Berlioz, en tête du dernier volume publié avant sa mort, A travers chants, a
reproduit un article qu'il avait écrit une vingtaine d'années auparavant. Il y définit la musique et cherche à déterminer quels hommes sont en état de la comprendre, «Musique, dit-il, art d'émouvoir par des combinaisons de sons les hommes intelligents et doués d'organes spéciaux et exercés.» Pour sentir la musique, il faut donc remplir trois conditions : il faut être un homme intelligent, ce qui suppose que tous les hommes ne le sont pas , en exceptant même les idiots et les aliénés; il faut ensuite avoir des organes spéciaux, et il faut que ces organes soient exercés, Berlioz exclut même les hommes ayant appris la composition musicale, mais «produisant des oeuvres qui répondent en apparence aux idées qu'on se fait vulgairement de la musique et satisfont l'oreille sans la charmer et sans rien dire au coeur ni à l'imagination.
L'amour -propre joue dans les jugements un rôle beaucoup plus grand qu'on ne le croirait au premier abord. L'instruction insuffisante, l'habitude et l'amour - propre, voilà les trois causes principales d'erreur, en laissant toujours de côté la mauvaise foi, qui, d'ailleurs, repose aussi sur l'amour propre. Du moment où l'on a pris l'habitude d'une certaine musique, on se croit bon juge, et l'on est porté à repousser celle qui en diffère beaucoup. Quand on a jugé, on ne veut pas se rétracter; il y a plus : dire à un homme que ce qu'il adore n'est que du clinquant, ou ne vaut pas ce qui lui déplaît, c'est presque comme si on lui disait qu'il a mauvais goût ou n'entend rien à ce qu'il prétend juger.
Berlioz s'est donné de la peine, en pure perte, pour déterminer quels sont les hommes qui sentent réellement la musique et quels sont ceux qui ne la sentent pas.
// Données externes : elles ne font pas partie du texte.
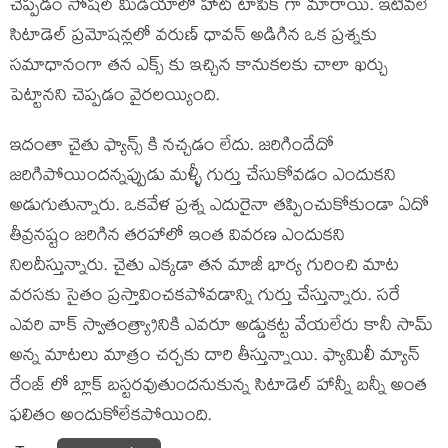
చెప్పడం సోషల్ మీడియాలో హాట్ టాపిక్ గా మారాయి. ఇటీవలే
సిటాడెల్ ప్రమోషన్లలో వరుణ్ ధావన్ అడిగిన ఒక ప్రశ్నకు
సమాధానంగా తన ఎక్స్ కు ఇచ్చిన కానుకలకు చాలా ఖర్చు
పెట్టానని చెప్పడం వైరలయ్యింది.
ఇదంతా చైతు ఫ్యాన్స్ కి నచ్చడం లేదు. జరిగిందేదో
జరిగిపోయిందన్నప్పుడు మళ్ళీ గుర్తు చేసుకోవడం ఎందుకని
అడుగుతున్నారు. ఒకవేళ ప్రశ్న ఎదురైనా తప్పించుకోకుండా ఏదో
తీవ్రనష్టం జరిగిన తరహాలో ఇంత వివరణ ఎందుకని
నిలదీస్తున్నారు. చైతు ఎక్కడా తన మాజీ భార్య గురించి మాట
వరసకు సైతం ప్రస్తావించకపోవడాన్ని గుర్తు చేస్తున్నారు. సరే
ఎవరి వాక్ స్వాతంత్య్రానికి ఎవరూ అడ్డుకట్ట వేయలేరు కానీ సామ్
అన్న మాటలు మాత్రం చర్చకు దారి తీస్తున్నాయి. ఫ్యామిలీ మ్యాన్
రేంజ్ లో బ్లాక్ బస్టరవుతుందనుకున్న సిటాడెల్ హాన్నీ బన్నీ అంత
ఫలితం అందుకోలేకపోయింది.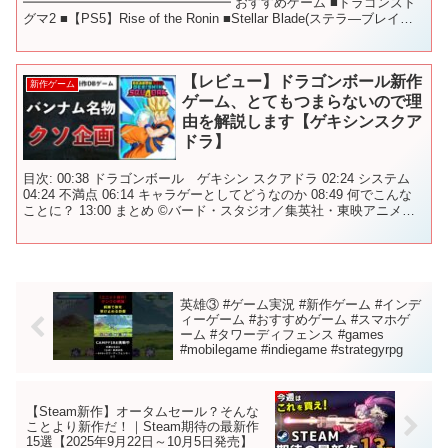
━━━━━━━━━━━━━━━━ おすすめゲーム ■ドラゴンズド
グマ2 ■【PS5】Rise of the Ronin ■Stellar Blade(ステラ―ブレイド)
■スカル アンド ...
【レビュー】ドラゴンボール新作
新作ゲーム
ゲーム、とてもつまらないので理
由を解説します【ゲキシンスクア
ドラ】
目次: 00:38 ドラゴンボール ゲキシン スクアドラ 02:24 システム
04:24 不満点 06:14 キャラゲーとしてどうなのか 08:49 何でこんな
ことに？ 13:00 まとめ ©バード・スタジオ／集英社・東映アニメー
ション ...
英雄③ #ゲーム実況 #新作ゲーム #インデ
ィーゲーム #おすすめゲーム #スマホゲ
ーム #タワーディフェンス #games
#mobilegame #indiegame #strategyrpg
【Steam新作】オータムセール？そんな
ことより新作だ！｜Steam期待の最新作
15選【2025年9月22日～10月5日発売】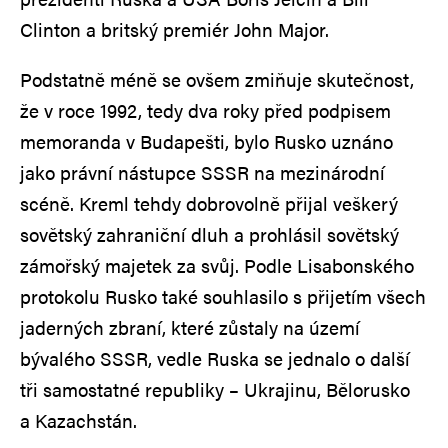
Clinton a britský premiér John Major.
Podstatně méně se ovšem zmiňuje skutečnost,
že v roce 1992, tedy dva roky před podpisem
memoranda v Budapešti, bylo Rusko uznáno
jako právní nástupce SSSR na mezinárodní
scéně. Kreml tehdy dobrovolně přijal veškerý
sovětský zahraniční dluh a prohlásil sovětský
zámořský majetek za svůj. Podle Lisabonského
protokolu Rusko také souhlasilo s přijetím všech
jaderných zbraní, které zůstaly na území
bývalého SSSR, vedle Ruska se jednalo o další
tři samostatné republiky – Ukrajinu, Bělorusko
a Kazachstán.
Il serait bien difficile, sinon impossible, de définir où s'arrête le simple plaisir que la musique donne à « l'oreille » et où commence l'impression faite sur le «cœur».
Une mélodie plaît-elle, il faut la répéter, soit avec un second couplet, soit sans changement de paroles, d'abord parce qu'elle plaît, ensuite parce qu'un trop fréquent changement de motifs fatiguerait l'attention de l'auditeur et le dérouterait; il aime mieux savourer un plat et y revenir, avant de s'en faire servir un nouveau.